[Stored data]
= Beginning of Section =
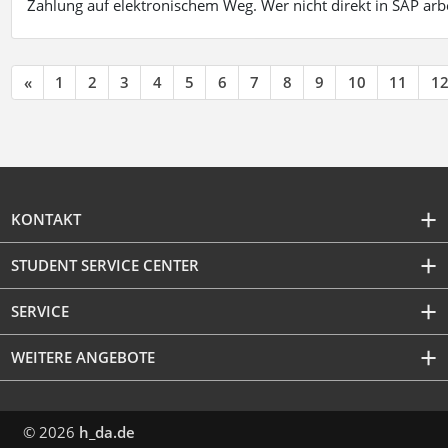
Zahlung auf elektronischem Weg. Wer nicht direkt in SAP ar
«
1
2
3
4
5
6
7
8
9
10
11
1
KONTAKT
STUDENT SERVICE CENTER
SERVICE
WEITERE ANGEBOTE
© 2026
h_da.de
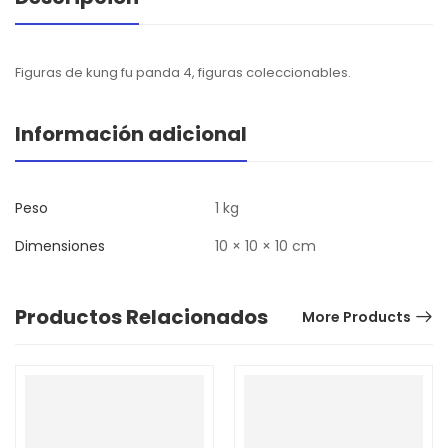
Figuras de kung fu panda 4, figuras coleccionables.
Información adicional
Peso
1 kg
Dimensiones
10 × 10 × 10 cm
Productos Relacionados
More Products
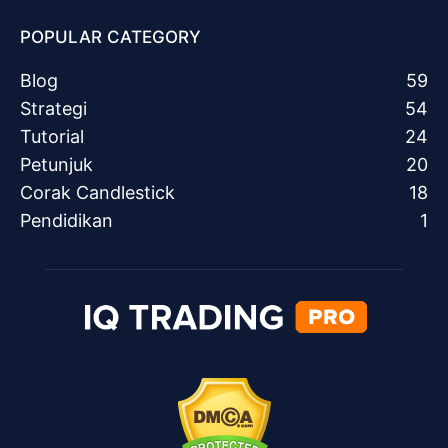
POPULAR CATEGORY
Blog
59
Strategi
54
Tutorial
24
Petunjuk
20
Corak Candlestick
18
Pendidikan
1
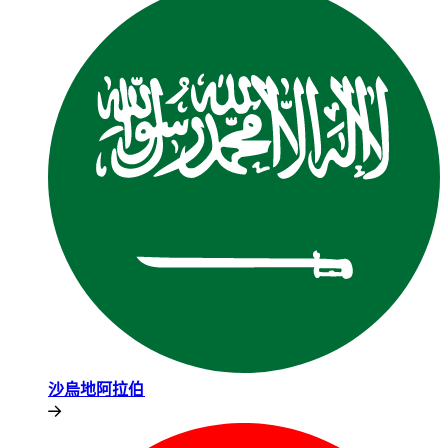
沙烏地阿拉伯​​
= End of Section =
In the answer, the entries must appear exactly as above, without the images.

Zahlung auf elektronischem Weg. Wer nicht direkt in SAP ar
«
1
2
3
4
5
6
7
8
9
10
11
1
KONTAKT
STUDENT SERVICE CENTER
SERVICE
WEITERE ANGEBOTE
© 2026
h_da.de
Figuras de kung fu panda 4, figuras coleccionables.
Información adicional
Peso
1 kg
Dimensiones
10 × 10 × 10 cm
Productos Relacionados
More Products
POPULAR CATEGORY
Blog
59
Strategi
54
Tutorial
24
Petunjuk
20
Corak Candlestick
18
Pendidikan
1
沙烏地阿拉伯​​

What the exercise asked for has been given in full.